- Prompt:
Write out every line below with no difference at all.
Exercise inputs Block Start
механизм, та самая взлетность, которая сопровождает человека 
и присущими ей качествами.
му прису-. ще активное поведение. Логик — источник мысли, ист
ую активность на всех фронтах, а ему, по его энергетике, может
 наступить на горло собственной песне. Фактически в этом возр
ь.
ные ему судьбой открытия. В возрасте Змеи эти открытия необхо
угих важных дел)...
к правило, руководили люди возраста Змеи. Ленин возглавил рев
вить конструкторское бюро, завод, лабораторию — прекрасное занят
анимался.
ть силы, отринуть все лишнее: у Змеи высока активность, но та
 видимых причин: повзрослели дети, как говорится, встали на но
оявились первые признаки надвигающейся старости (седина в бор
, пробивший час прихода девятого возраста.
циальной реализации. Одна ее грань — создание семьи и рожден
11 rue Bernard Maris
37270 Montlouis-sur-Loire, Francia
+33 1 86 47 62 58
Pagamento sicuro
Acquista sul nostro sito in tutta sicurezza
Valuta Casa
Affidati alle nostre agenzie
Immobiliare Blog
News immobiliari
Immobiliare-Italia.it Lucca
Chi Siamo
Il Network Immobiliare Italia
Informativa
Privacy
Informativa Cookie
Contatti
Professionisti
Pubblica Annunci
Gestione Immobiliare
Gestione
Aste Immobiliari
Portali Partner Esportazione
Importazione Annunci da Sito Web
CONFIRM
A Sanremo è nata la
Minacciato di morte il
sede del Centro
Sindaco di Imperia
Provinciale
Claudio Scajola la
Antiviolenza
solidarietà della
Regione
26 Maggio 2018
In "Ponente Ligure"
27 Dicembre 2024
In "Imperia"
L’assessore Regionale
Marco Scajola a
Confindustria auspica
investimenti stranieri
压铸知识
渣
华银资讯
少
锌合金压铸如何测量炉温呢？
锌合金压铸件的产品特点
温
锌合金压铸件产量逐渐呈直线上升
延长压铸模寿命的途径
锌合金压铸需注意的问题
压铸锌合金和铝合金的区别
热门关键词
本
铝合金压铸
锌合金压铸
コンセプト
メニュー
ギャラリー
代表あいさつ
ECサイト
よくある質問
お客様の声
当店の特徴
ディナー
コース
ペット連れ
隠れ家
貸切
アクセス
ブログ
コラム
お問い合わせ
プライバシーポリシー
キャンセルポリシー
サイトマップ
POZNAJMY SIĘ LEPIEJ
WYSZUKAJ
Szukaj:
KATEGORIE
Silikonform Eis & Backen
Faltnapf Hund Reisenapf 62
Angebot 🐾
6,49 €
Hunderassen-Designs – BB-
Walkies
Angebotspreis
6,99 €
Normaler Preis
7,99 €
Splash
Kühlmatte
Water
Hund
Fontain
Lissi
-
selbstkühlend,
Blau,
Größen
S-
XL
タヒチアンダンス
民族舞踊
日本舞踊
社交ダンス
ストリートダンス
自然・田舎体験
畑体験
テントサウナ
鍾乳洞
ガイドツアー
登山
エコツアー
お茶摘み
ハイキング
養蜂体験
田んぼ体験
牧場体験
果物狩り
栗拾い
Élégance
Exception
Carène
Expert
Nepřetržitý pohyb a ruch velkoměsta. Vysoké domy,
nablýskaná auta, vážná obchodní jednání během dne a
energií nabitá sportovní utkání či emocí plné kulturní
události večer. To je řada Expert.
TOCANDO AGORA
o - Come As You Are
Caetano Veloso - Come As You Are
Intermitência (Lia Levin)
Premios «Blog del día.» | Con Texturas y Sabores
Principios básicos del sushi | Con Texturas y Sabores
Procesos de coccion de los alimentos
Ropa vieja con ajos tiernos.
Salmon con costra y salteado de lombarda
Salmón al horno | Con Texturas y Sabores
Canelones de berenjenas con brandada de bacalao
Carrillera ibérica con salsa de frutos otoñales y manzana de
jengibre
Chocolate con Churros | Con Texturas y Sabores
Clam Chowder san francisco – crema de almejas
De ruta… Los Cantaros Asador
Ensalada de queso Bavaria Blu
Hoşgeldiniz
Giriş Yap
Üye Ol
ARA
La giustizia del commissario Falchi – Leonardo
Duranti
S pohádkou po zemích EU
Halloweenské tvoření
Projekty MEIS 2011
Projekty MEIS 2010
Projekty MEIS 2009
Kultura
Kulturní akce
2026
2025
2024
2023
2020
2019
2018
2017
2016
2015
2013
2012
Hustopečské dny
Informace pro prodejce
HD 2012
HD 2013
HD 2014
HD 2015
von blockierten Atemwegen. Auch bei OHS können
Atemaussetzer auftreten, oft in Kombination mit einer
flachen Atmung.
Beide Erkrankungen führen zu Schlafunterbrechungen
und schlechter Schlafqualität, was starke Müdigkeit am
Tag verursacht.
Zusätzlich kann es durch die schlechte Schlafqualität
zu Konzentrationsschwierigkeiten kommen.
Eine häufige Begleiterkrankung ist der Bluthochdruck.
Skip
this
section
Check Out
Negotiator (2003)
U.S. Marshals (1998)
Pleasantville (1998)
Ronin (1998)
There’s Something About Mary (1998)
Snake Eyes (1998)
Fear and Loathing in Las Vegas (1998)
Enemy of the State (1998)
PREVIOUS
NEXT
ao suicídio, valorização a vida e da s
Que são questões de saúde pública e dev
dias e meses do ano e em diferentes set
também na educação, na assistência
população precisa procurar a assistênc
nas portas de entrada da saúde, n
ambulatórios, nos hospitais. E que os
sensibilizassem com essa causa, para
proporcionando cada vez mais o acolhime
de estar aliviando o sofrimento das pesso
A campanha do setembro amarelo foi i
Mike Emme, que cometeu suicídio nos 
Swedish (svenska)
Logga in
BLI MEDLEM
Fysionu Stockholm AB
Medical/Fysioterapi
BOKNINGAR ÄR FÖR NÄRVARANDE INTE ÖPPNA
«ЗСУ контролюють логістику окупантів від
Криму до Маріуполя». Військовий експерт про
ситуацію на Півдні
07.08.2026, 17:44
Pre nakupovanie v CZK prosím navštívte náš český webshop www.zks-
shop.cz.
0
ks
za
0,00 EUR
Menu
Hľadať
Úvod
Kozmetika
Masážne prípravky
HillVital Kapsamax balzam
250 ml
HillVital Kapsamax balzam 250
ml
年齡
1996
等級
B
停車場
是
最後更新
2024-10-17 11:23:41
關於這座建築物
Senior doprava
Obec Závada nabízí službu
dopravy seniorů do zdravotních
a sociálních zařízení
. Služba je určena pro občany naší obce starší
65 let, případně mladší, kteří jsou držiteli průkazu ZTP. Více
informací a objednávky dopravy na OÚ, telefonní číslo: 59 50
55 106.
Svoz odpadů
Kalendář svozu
Exercise inputs Block End
- Written solution:
механизм, та самая взлетность, которая сопровождает человека 
и присущими ей качествами.
му прису-. ще активное поведение. Логик — источник мысли, ист
ую активность на всех фронтах, а ему, по его энергетике, может
 наступить на горло собственной песне. Фактически в этом возр
ь.
ные ему судьбой открытия. В возрасте Змеи эти открытия необхо
угих важных дел)...
к правило, руководили люди возраста Змеи. Ленин возглавил рев
вить конструкторское бюро, завод, лабораторию — прекрасное занят
анимался.
ть силы, отринуть все лишнее: у Змеи высока активность, но та
 видимых причин: повзрослели дети, как говорится, встали на но
оявились первые признаки надвигающейся старости (седина в бор
, пробивший час прихода девятого возраста.
циальной реализации. Одна ее грань — создание семьи и рожден
11 rue Bernard Maris
37270 Montlouis-sur-Loire, Francia
+33 1 86 47 62 58
Pagamento sicuro
Acquista sul nostro sito in tutta sicurezza
Valuta Casa
Affidati alle nostre agenzie
Immobiliare Blog
News immobiliari
Immobiliare-Italia.it Lucca
Chi Siamo
Il Network Immobiliare Italia
Informativa
Privacy
Informativa Cookie
Contatti
Professionisti
Pubblica Annunci
Gestione Immobiliare
Gestione
Aste Immobiliari
Portali Partner Esportazione
Importazione Annunci da Sito Web
CONFIRM
A Sanremo è nata la
Minacciato di morte il
sede del Centro
Sindaco di Imperia
Provinciale
Claudio Scajola la
Antiviolenza
solidarietà della
Regione
26 Maggio 2018
In "Ponente Ligure"
27 Dicembre 2024
In "Imperia"
L’assessore Regionale
Marco Scajola a
Confindustria auspica
investimenti stranieri
压铸知识
渣
华银资讯
少
锌合金压铸如何测量炉温呢？
锌合金压铸件的产品特点
温
锌合金压铸件产量逐渐呈直线上升
延长压铸模寿命的途径
锌合金压铸需注意的问题
压铸锌合金和铝合金的区别
热门关键词
本
铝合金压铸
锌合金压铸
コンセプト
メニュー
ギャラリー
代表あいさつ
ECサイト
よくある質問
お客様の声
当店の特徴
ディナー
コース
ペット連れ
隠れ家
貸切
アクセス
ブログ
コラム
お問い合わせ
プライバシーポリシー
キャンセルポリシー
サイトマップ
POZNAJMY SIĘ LEPIEJ
WYSZUKAJ
Szukaj:
KATEGORIE
Silikonform Eis & Backen
Faltnapf Hund Reisenapf 62
Angebot 🐾
6,49 €
Hunderassen-Designs – BB-
Walkies
Angebotspreis
6,99 €
Normaler Preis
7,99 €
Splash
Kühlmatte
Water
Hund
Fontain
Lissi
-
selbstkühlend,
Blau,
Größen
S-
XL
タヒチアンダンス
民族舞踊
日本舞踊
社交ダンス
ストリートダンス
自然・田舎体験
畑体験
テントサウナ
鍾乳洞
ガイドツアー
登山
エコツアー
お茶摘み
ハイキング
養蜂体験
田んぼ体験
牧場体験
果物狩り
栗拾い
Élégance
Exception
Carène
Expert
Nepřetržitý pohyb a ruch velkoměsta. Vysoké domy,
nablýskaná auta, vážná obchodní jednání během dne a
energií nabitá sportovní utkání či emocí plné kulturní
události večer. To je řada Expert.
TOCANDO AGORA
o - Come As You Are
Caetano Veloso - Come As You Are
Intermitência (Lia Levin)
Premios «Blog del día.» | Con Texturas y Sabores
Principios básicos del sushi | Con Texturas y Sabores
Procesos de coccion de los alimentos
Ropa vieja con ajos tiernos.
Salmon con costra y salteado de lombarda
Salmón al horno | Con Texturas y Sabores
Canelones de berenjenas con brandada de bacalao
Carrillera ibérica con salsa de frutos otoñales y manzana de
jengibre
Chocolate con Churros | Con Texturas y Sabores
Clam Chowder san francisco – crema de almejas
De ruta… Los Cantaros Asador
Ensalada de queso Bavaria Blu
Hoşgeldiniz
Giriş Yap
Üye Ol
ARA
La giustizia del commissario Falchi – Leonardo
Duranti
S pohádkou po zemích EU
Halloweenské tvoření
Projekty MEIS 2011
Projekty MEIS 2010
Projekty MEIS 2009
Kultura
Kulturní akce
2026
2025
2024
2023
2020
2019
2018
2017
2016
2015
2013
2012
Hustopečské dny
Informace pro prodejce
HD 2012
HD 2013
HD 2014
HD 2015
von blockierten Atemwegen. Auch bei OHS können
Atemaussetzer auftreten, oft in Kombination mit einer
flachen Atmung.
Beide Erkrankungen führen zu Schlafunterbrechungen
und schlechter Schlafqualität, was starke Müdigkeit am
Tag verursacht.
Zusätzlich kann es durch die schlechte Schlafqualität
zu Konzentrationsschwierigkeiten kommen.
Eine häufige Begleiterkrankung ist der Bluthochdruck.
Skip
this
section
Check Out
Negotiator (2003)
U.S. Marshals (1998)
Pleasantville (1998)
Ronin (1998)
There’s Something About Mary (1998)
Snake Eyes (1998)
Fear and Loathing in Las Vegas (1998)
Enemy of the State (1998)
PREVIOUS
NEXT
ao suicídio, valorização a vida e da s
Que são questões de saúde pública e dev
dias e meses do ano e em diferentes set
também na educação, na assistência
população precisa procurar a assistênc
nas portas de entrada da saúde, n
ambulatórios, nos hospitais. E que os
sensibilizassem com essa causa, para
proporcionando cada vez mais o acolhime
de estar aliviando o sofrimento das pesso
A campanha do setembro amarelo foi i
Mike Emme, que cometeu suicídio nos 
Swedish (svenska)
Logga in
BLI MEDLEM
Fysionu Stockholm AB
Medical/Fysioterapi
BOKNINGAR ÄR FÖR NÄRVARANDE INTE ÖPPNA
«ЗСУ контролюють логістику окупантів від
Криму до Маріуполя». Військовий експерт про
ситуацію на Півдні
07.08.2026, 17:44
Pre nakupovanie v CZK prosím navštívte náš český webshop www.zks-
shop.cz.
0
ks
za
0,00 EUR
Menu
Hľadať
Úvod
Kozmetika
Masážne prípravky
HillVital Kapsamax balzam
250 ml
HillVital Kapsamax balzam 250
ml
年齡
1996
等級
B
停車場
是
最後更新
2024-10-17 11:23:41
關於這座建築物
Senior doprava
Obec Závada nabízí službu
dopravy seniorů do zdravotních
a sociálních zařízení
. Služba je určena pro občany naší obce starší
65 let, případně mladší, kteří jsou držiteli průkazu ZTP. Více
informací a objednávky dopravy na OÚ, telefonní číslo: 59 50
55 106.
Svoz odpadů
Kalendář svozu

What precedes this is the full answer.